The Man Who Folded Himself
The Man Who Folded Himself is a 1973 science fiction novel by David Gerrold that deals with time travel. It was nominated for the Nebula Award for Best Novel in 1973 and the Hugo Award for Best Novel in 1974. Pretty clearly Gerrold's attempt at writing the end-all and be-all time-travel looping novel, it apparently had another f-word in its title, but the publisher wouldn't go for it.
The story follows Daniel (in 1975), a college student, whose uncle increases his allowance (to help with living expenses) if he promises to keep a journal. After his uncle dies, Daniel inherits a "Timebelt" that allows him to travel in time so he goes into the future, meets his future self and makes a large winning on the horse races.

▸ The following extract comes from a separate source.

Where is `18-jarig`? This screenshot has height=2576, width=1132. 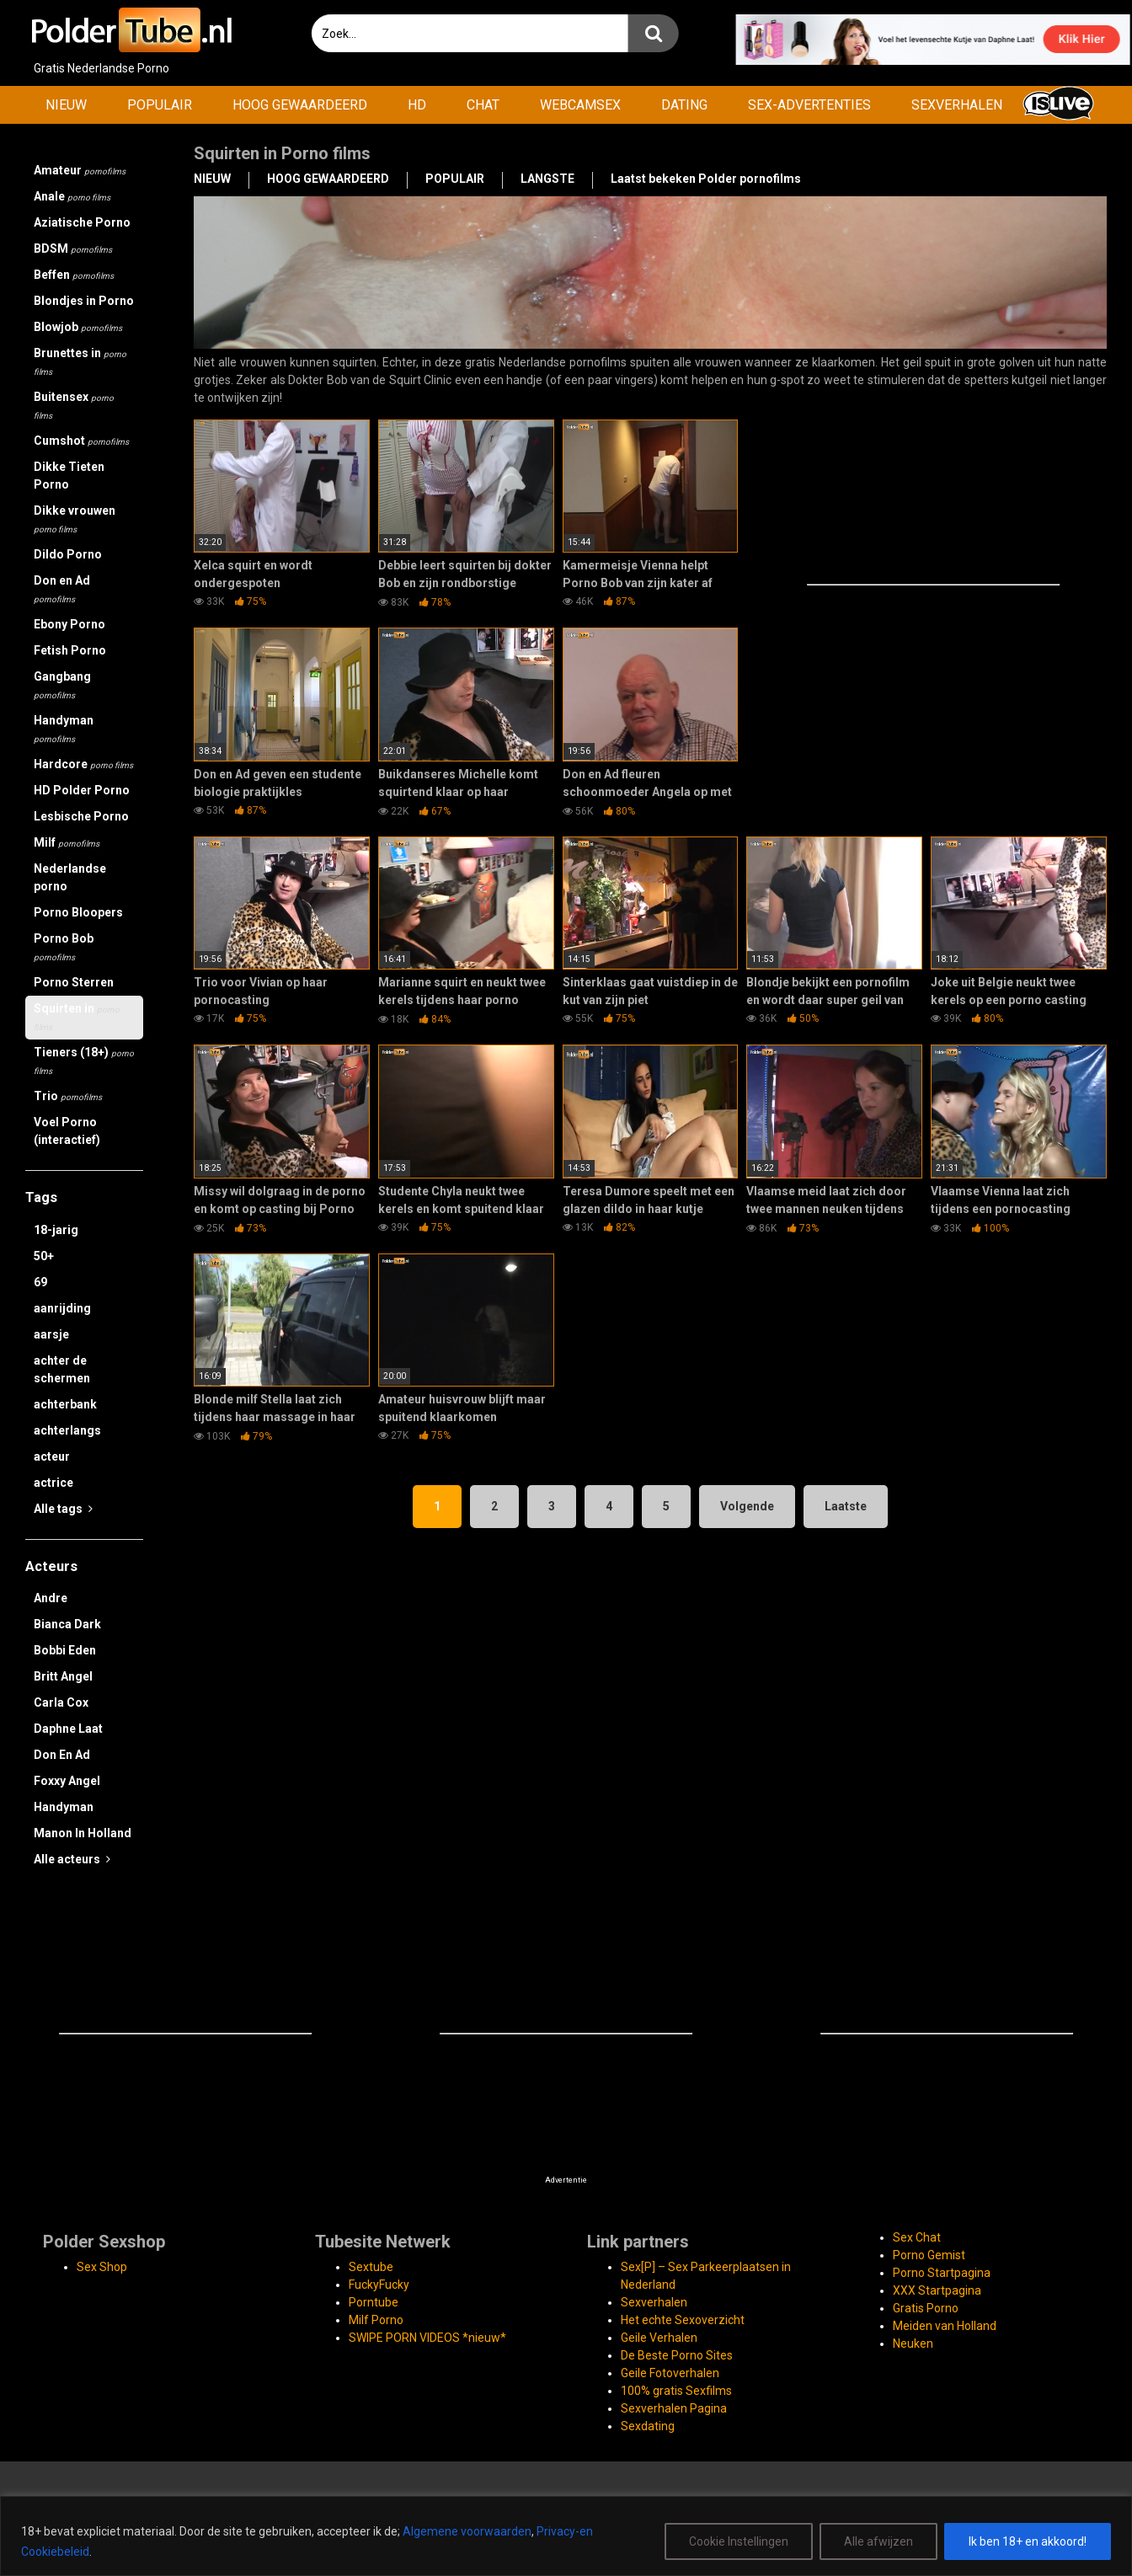 18-jarig is located at coordinates (56, 1230).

Soon after he realises he has to accompany his younger self to the previous day at the horse races and make the same results.
Over the course of the story he learns more and more about the Timebelt and ponders how else he can help himself through the time travel...
- All the Myriad Ways: Daniel gets a little unhinged over time, screwing with history just to see what would happen. At one point he stops himself from preventing the assassination of RFK after President Kennedy's efforts accidentally lead to a Coca Cola bottle being discovered in the ruins of Pompeii, thus providing public proof of time travel being possible -- as opposed to going back to pick up the bottle.
- The Fifties: Daniel goes back to live through this entire era a few times, as he feels it's the best and most hopeful point in American history.
- Future Me Scares Me: Those hollow-eyed old guys having orgies at their shared mansion creep Daniel out.
- Groundhog Day Loop: Daniel unintentionally does this to himself; it takes a good chunk of the novel before he realizes he's mostly been reliving the same day over and over again.
- Population Control: Daniel speculates at one point that the Timebelt might have been originally invented as a humane way to dispose of excess humanity, as anyone who uses it to travel never reappears in their 'original' timeline but in a splinter universe. Thus thrill-seekers, sociopaths, or criminals become somebody else's problem.
- Screw Yourself: A lot.
- Temporal Paradox: Averted. Rather than simply traveling through a single timeline, history splits off wherever Daniel travels. Whatever moment in history he "leaves" keeps going on forever, with Daniel simply having vanished.
- Time Travel for Fun and Profit: Daniel first uses his belt to cheat at horse racing. This would have bitten him in the ass, as winning too often draws the wrong sort of attention, but he is forewarned by his future self. After that, Daniel gets a bit more canny (and wanton) about abusing time travel for fun and profit.